In the meantime here are the action points we suggested at the meeting that would really help.

1. Declare your individual and or organisational support for Chooseyouth if you have not already done so by writing simply to Kerry Jenkins at kerry.jenkins@unitetheunion.org. It doesn’t cost anything and your name will simply be listed as a supporter.

2. As soon as you can write to your MP whoever they are and ask them if they support a statutory Youth Service.

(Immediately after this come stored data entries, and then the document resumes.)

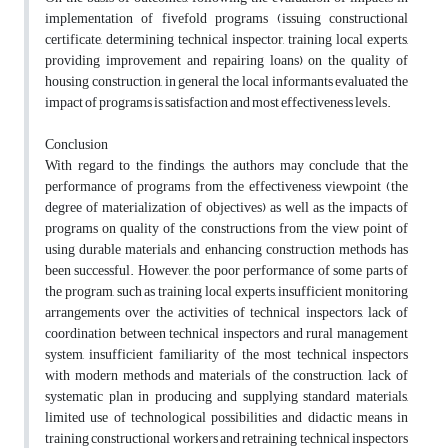
implementation of fivefold programs (issuing constructional
certificate, determining technical inspector, training local experts,
providing improvement and repairing loans) on the quality of
housing construction, in general the local informants evaluated the
impact of programs is satisfaction and most effectiveness levels.
Conclusion
With regard to the findings, the authors may conclude that the
performance of programs from the effectiveness viewpoint (the
degree of materialization of objectives) as well as the impacts of
programs on quality of the constructions from the view point of
using durable materials and enhancing construction methods has
been successful. However, the poor performance of some parts of
the program, such as training local experts, insufficient monitoring
arrangements over the activities of technical inspectors, lack of
coordination between technical inspectors and rural management
system, insufficient familiarity of the most technical inspectors
with modern methods and materials of the construction, lack of
systematic plan in producing and supplying standard materials,
limited use of technological possibilities and didactic means in
training constructional workers and retraining technical inspectors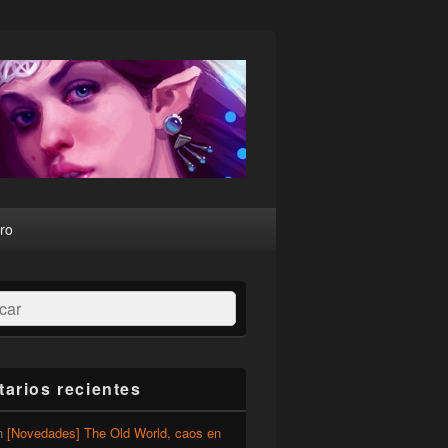
ro
ar
arios recientes
n
[Novedades] The Old World, caos en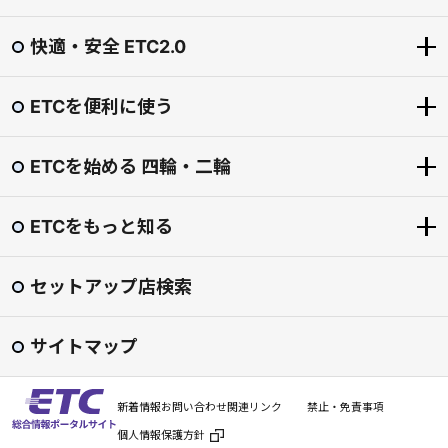
快適・安全 ETC2.0
ETCを便利に使う
快適・安全 ETC2.0
ETC2.0とは？
ETCを始める 四輪・二輪
ETCを便利に使う
「賢い料金」社会実験（道の駅の一時退出・再進入）
ETCをもっとお得に
圏央道割引
ETCをもっと知る
ETCを始める 四輪・二輪
ETCマイレージサービス
東海環状自動車道割引
導入手続きの流れ
ETC専用料金所
セットアップ店検索
渋滞回避支援 ダイナミックルートガイダンス
ETCをもっと知る
ETCカード
スマートIC
安全運転・災害時 支援
ETC普及状況
ETC車載器
サイトマップ
ETC利用照会サービス
ETCシステム利用規程
セットアップ
料金検索
よくある質問
新着情報
お問い合わせ
関連リンク
禁止・免責事項
ETC車載器の譲渡・廃棄
利用履歴の印刷
個人情報保護方針
ETC車載器の再セットアップ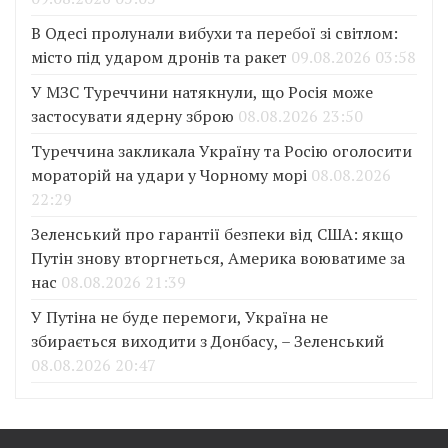
В Одесі пролунали вибухи та перебої зі світлом:
місто під ударом дронів та ракет
09.08.2026 03:58
У МЗС Туреччини натякнули, що Росія може
застосувати ядерну зброю
08.08.2026 23:50
Туреччина закликала Україну та Росію оголосити
мораторій на удари у Чорному морі
08.08.2026
22:29
Зеленський про гарантії безпеки від США: якщо
Путін знову вторгнеться, Америка воюватиме за
нас
08.08.2026 21:39
У Путіна не буде перемоги, Україна не
збирається виходити з Донбасу, – Зеленський
08.08.2026 20:47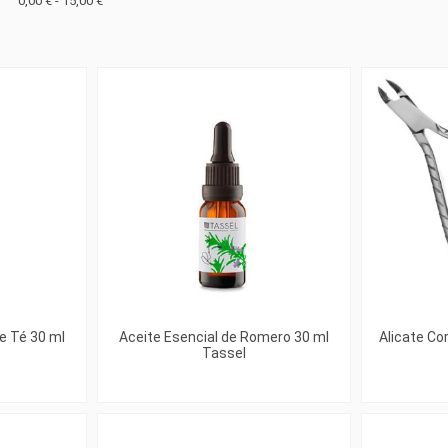
0,00 € - 15,00 €
de Té 30 ml
Aceite Esencial de Romero 30 ml
Alicate Cor
Tassel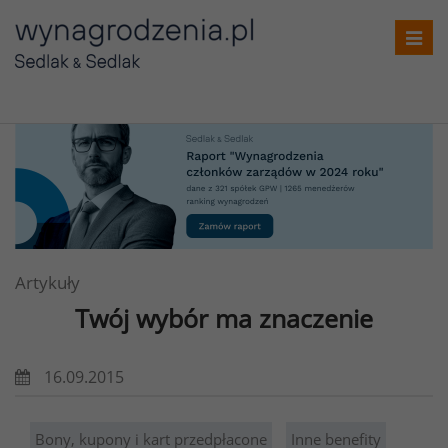
Toggl
navig
Artykuły
Twój wybór ma znaczenie
16.09.2015
Bony, kupony i kart przedpłacone
Inne benefity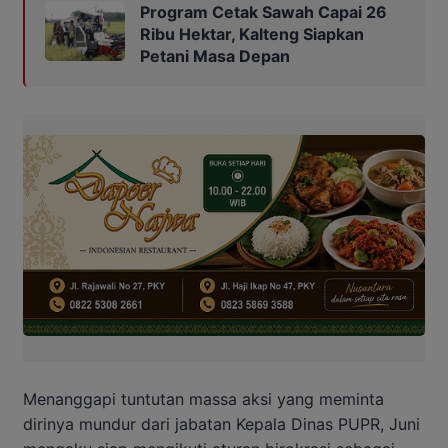
Program Cetak Sawah Capai 26
Ribu Hektar, Kalteng Siapkan
Petani Masa Depan
Menanggapi tuntutan massa aksi yang meminta
dirinya mundur dari jabatan Kepala Dinas PUPR, Juni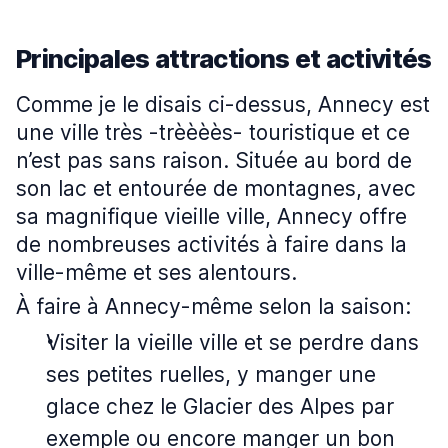
Principales attractions et activités
Comme je le disais ci-dessus, Annecy est
une ville très -trèèèès- touristique et ce
n’est pas sans raison. Située au bord de
son lac et entourée de montagnes, avec
sa magnifique vieille ville, Annecy offre
de nombreuses activités à faire dans la
ville-même et ses alentours.
À faire à Annecy-même selon la saison:
Visiter la vieille ville et se perdre dans
ses petites ruelles, y manger une
glace chez le Glacier des Alpes par
exemple ou encore manger un bon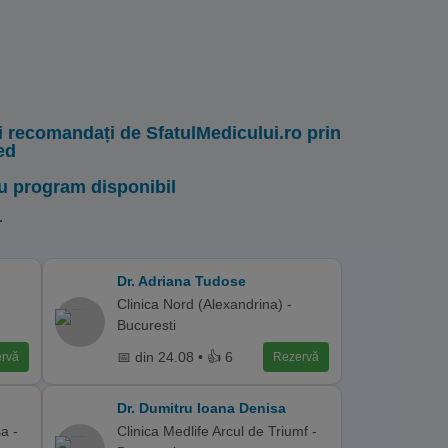
i recomandați de SfatulMedicului.ro prin
ed
u program disponibil
.
Dr. Adriana Tudose
Clinica Nord (Alexandrina) -
Bucuresti
📅 din 24.08 • 👍 6
rvă
Rezervă
Dr. Dumitru Ioana Denisa
a -
Clinica Medlife Arcul de Triumf -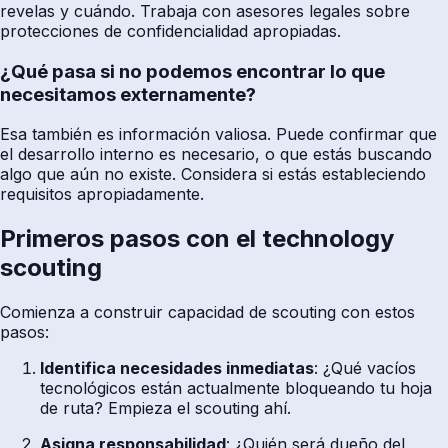
revelas y cuándo. Trabaja con asesores legales sobre
protecciones de confidencialidad apropiadas.
¿Qué pasa si no podemos encontrar lo que
necesitamos externamente?
Esa también es información valiosa. Puede confirmar que
el desarrollo interno es necesario, o que estás buscando
algo que aún no existe. Considera si estás estableciendo
requisitos apropiadamente.
Primeros pasos con el technology
scouting
Comienza a construir capacidad de scouting con estos
pasos:
Identifica necesidades inmediatas
: ¿Qué vacíos
tecnológicos están actualmente bloqueando tu hoja
de ruta? Empieza el scouting ahí.
Asigna responsabilidad
: ¿Quién será dueño del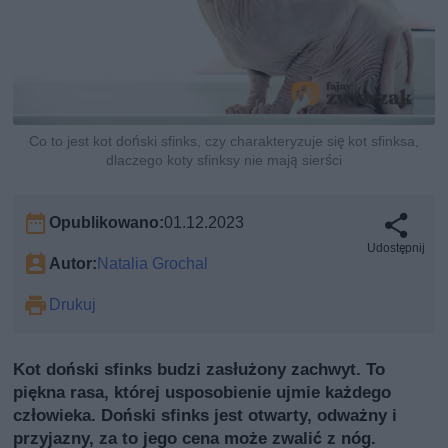
Co to jest kot doński sfinks, czy charakteryzuje się kot sfinksa,
dlaczego koty sfinksy nie mają sierści
Opublikowano:
01.12.2023
Udostępnij
Autor:
Natalia Grochal
Drukuj
Kot doński sfinks budzi zasłużony zachwyt. To
piękna rasa, której usposobienie ujmie każdego
człowieka. Doński sfinks jest otwarty, odważny i
przyjazny, za to jego cena może zwalić z nóg.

Let Chooseyouth know what they say.

3 In May write to your MP and ask them if they will be supporting the Ten Minute Bill on the Youth Service.

4 Immediately write to Angela Raynor MP requesting that the Youth Service be made statutory and put within the National Education Service that Labour is proposing.

5 Get ready to lobby your MP again and get busy on Social Media when the Ten Minute Rule Bill is put on June 6th by Lloyd Russell Moyle MP.

6 Write immediately to Cat Smith MP who is consulting on the implementation of a statutory youth service, saying you support a statutory youth service and giving any reasons why and what it might look like.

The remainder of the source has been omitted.